───── THE DATA

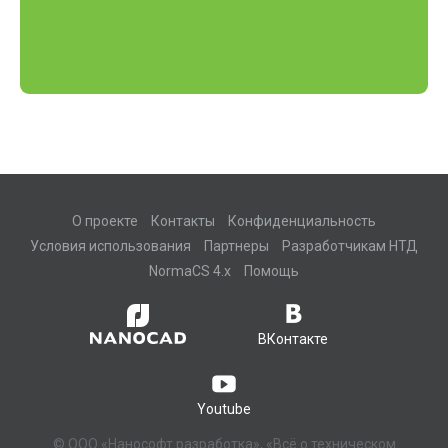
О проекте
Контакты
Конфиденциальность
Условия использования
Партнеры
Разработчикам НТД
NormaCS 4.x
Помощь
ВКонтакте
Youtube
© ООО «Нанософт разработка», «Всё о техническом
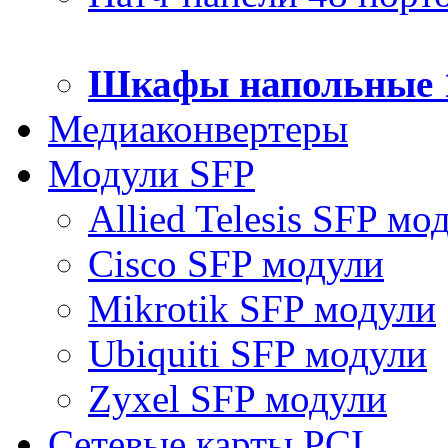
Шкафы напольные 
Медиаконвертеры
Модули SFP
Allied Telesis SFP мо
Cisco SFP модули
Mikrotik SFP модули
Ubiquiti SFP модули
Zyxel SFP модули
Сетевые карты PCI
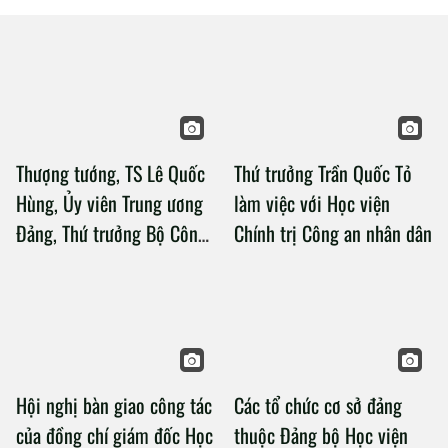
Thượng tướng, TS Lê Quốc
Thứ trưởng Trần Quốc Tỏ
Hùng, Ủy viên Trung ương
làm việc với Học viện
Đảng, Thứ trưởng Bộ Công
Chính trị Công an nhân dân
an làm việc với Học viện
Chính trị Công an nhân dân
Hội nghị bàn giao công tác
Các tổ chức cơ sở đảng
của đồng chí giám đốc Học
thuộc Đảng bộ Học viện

──────────
───── THE DATA

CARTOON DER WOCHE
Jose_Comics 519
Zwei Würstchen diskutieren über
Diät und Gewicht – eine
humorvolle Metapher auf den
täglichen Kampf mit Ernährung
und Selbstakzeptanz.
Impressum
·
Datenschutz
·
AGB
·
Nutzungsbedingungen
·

──────────

WHAT TO WORK ON: Copy every line above that holds the word "viện".

ANSWER SECTION:
làm việc với Học viện
an làm việc với Học viện
thuộc Đảng bộ Học viện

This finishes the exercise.